# Sakai Tohji Kitchen Knife questions



## hills (Jan 20, 2019)

I bought my first 'serious' kitchen knife when I was in Japan this past week and did so really knowing utterly nothing about what I was doing other than going by feel. I bought this: https://www.sakaiknife.com/product.asp?id=SH00027

A) Did I make a good purchase (e.g. is it a quality knife)?;
B) Anything you think I should know about the type of knife, techniques, cleaning, etc? Until now, I had simply used cutco knives with no interest in anything finer so really I only just learned about different knife types after I made the purchase (I love cooking hence the impulse buy).

Thanks for any insight you can provide.


----------



## rick alan (Nov 15, 2012)

Welcome to Cheftalk hills. It's not anything you typically hear about, at $220 it's probably not a great buy, but could possibly be a decent knife anyway. Why did you pick this knife?
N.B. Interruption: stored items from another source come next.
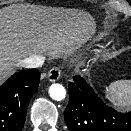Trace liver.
<instances>
[{
  "instance_id": "obj_1",
  "label": "liver",
  "mask_w": 131,
  "mask_h": 131,
  "mask_svg": "<svg viewBox=\"0 0 131 131\" xmlns=\"http://www.w3.org/2000/svg\"><path fill=\"white\" fill-rule=\"evenodd\" d=\"M95 27L87 13L28 4L0 9V83L23 58L67 53L90 38Z\"/></svg>"
}]
</instances>
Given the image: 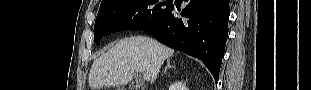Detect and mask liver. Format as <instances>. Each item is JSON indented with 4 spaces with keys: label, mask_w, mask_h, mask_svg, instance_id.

Anyways, you've gone past cutco and got yourself started. You should learn to sharpen on stones, and how to use a knife without slamming into the board or twisting on contact. And you would benefit from a good cutting surface.


----------



## hills (Jan 20, 2019)

Thanks. I got it for $190. I liked that it had steel handle (easier clean) and it's incredibly light and comfortable in the hand. There were a ton of knives, obviously, and I didn't want a wood handle or a plastic handle (worried they may come loose, plus some had ridges I didn't like). 

I'm planning on doing more research on sharpening, cleaning, etc.


----------



## snapshot2020 (Jan 31, 2019)

I don't feel you went wrong it is made with a quality stainless steel blade.
As for sharping your new knife.
I just ordered this set of Kings water sharping stones https://cheftalk.com/threads/sakai-tohji-kitchen-knife-questions.101942/
As i am also just getting into cooking type knives, and am starting to learn the sharping process's there are many really good videos to be found on line that give good advice and just how to use the stones.
Good luck with the new knife and let us know how you like using it.


----------



## snapshot2020 (Jan 31, 2019)

*This is the stone i ordered address above is a mistake.*
*King Japanese Grit 1000/6000 Combination Sharpening Stone KW-65 and King #8000 Nagura *


----------